------ DATASET CONTENT

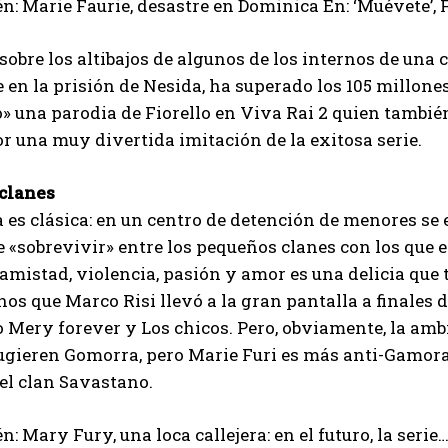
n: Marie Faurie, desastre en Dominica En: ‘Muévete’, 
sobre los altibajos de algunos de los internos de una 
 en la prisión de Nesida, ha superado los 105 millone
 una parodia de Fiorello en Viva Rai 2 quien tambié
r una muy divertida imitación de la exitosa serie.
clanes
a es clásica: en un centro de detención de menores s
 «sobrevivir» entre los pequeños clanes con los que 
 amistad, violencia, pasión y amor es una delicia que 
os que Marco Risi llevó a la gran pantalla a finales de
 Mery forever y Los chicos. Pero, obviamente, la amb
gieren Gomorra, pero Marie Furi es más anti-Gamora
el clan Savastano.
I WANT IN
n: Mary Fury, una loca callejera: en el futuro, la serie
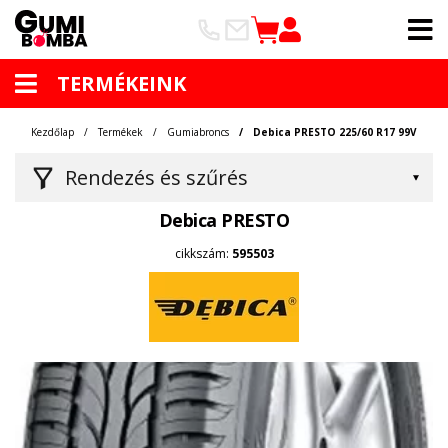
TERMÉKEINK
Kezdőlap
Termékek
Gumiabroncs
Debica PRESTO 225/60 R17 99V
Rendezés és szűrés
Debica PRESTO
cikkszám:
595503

------------
------ DATASET CONTENT

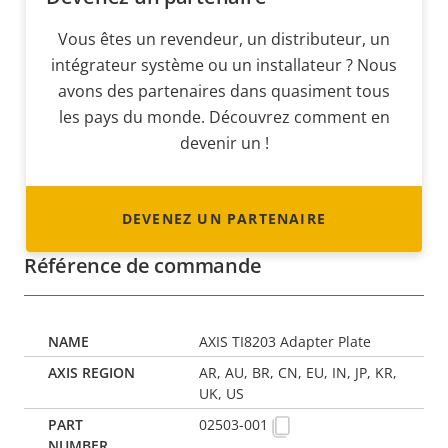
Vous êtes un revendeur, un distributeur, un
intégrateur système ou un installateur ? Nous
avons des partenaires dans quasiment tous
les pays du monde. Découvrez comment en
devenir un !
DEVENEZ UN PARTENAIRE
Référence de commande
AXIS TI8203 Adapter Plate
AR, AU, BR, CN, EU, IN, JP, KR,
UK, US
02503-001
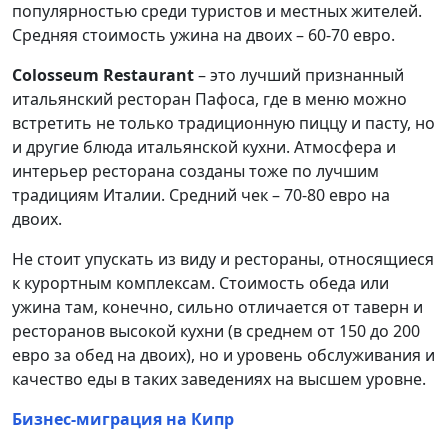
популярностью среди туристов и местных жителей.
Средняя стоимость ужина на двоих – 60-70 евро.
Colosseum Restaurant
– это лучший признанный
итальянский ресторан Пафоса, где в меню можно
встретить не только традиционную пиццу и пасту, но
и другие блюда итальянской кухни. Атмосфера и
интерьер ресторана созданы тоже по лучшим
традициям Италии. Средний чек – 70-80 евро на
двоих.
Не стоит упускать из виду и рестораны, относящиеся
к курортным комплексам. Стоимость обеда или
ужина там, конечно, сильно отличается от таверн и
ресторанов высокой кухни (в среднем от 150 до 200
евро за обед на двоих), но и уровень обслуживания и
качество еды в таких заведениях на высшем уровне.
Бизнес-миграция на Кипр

------------

__EXERCISE AIM__. Using the entries above, return each line in which the word "ужина" occurs.

__RESPONSE AREA__.
Средняя стоимость ужина на двоих – 60-70 евро.
ужина там, конечно, сильно отличается от таверн и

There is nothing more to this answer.